David and I absolutely loved the setting of HUJ and its campuses, nestled as it was among the hills of Jerusalem and, for better or worse, it straddled the line between new and old Jerusalem. Our dormitory was located on the Mount Scopus Campus, which was also where I had all of my classes. Mount Scopus is surrounded on two sides by the beautiful Tabechnick National and University Garden and on a third side by a Botanical Garden, and it affords magnificent views of the Old City. In the center of the campus, there is a lovely sculpture garden.

Most of David’s classes, on the other hand, were located on the Edmond J. Safra Campus nearby. He still needed to attended physiotherapy at Hadassah Hospital, which is a affiliated with HUJ, and he did so at the branch located on the Mount Scopus Campus.

Being university students at only sixteen and sharing a dorm room together was totally fucking cool. One of the first things we did upon moving in was to move the two beds together and buy several king-size sets of sheets, which we intended to launder ourselves. We were going to sleep together, period. We were a couple, and we didn’t make any bones about it. We were out, and we were proud.

Unfortunately, our fellow students weren’t nearly as accepting as we’d hoped they would be, in spite of them being some of the best-educated from Israel and around the world. Yes, some of them were Orthodox and I could relate to the way they’d been raised, but a lot of them came from much more liberal backgrounds, and quite a few of them were from America. These kids should have been raised to respect diversity in all its forms.

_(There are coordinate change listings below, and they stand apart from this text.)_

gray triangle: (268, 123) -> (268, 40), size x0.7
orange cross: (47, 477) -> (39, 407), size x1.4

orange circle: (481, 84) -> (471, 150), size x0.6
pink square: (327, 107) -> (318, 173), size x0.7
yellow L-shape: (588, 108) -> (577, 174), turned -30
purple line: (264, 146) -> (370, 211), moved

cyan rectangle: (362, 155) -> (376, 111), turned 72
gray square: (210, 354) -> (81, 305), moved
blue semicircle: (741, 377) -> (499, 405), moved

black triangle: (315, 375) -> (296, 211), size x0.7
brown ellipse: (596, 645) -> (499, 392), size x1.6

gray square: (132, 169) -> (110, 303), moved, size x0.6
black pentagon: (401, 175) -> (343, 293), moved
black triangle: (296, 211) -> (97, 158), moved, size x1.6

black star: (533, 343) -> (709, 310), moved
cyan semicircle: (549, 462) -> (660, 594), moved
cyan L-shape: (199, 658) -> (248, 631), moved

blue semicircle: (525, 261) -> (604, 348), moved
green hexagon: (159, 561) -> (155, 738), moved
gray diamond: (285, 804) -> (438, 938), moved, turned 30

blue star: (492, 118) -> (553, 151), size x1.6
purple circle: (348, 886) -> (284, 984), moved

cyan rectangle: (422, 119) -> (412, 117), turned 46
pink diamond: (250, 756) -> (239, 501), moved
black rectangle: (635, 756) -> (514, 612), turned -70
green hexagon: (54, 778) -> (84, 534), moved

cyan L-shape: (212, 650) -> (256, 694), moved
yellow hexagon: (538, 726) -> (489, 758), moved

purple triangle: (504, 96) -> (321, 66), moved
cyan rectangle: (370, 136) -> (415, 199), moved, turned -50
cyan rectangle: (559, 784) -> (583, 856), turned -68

We shared a bathroom with the room next door and it was on our first day of classes that our suitemates, Heifetz and Solomon, a couple of freshmen from the Williamsburg section of Brooklyn, New York, opened the door to the bathroom and found David and I standing at one of the sinks. David had just shaved, and the two of us were pulling apart from a quick peck on the lips after professing our love to one-another.

“What the fuck?” Heifetz practically shouted. “Our suitemates are faggots! They’re God damn fucking queers!

Without missing a beat, David turned to them and said, “That’s right, we’re gay, we’re out and we’re proud. You gotta problem with that?”

“God damn right we’ve got a problem with that, cocksuckers,” Solomon responded, and with that, both boys, and I mean boys, based on their level of maturity, left the bathroom and closed the door. After they were gone, David just shrugged his shoulders and we went back to getting ready for class.

Perhaps we should have expected it, but a few minutes later, there was a knock on the door. I answered the door, to find our suitemates, with the Resident Assistant in tow. The RA’s name was Johnny, pronounced ‘Yanni’ in Hebrew, who seemed to be a very nice and reasonable guy whom David and I strongly suspected batted for our team, so we were very curious to see how this would all play out.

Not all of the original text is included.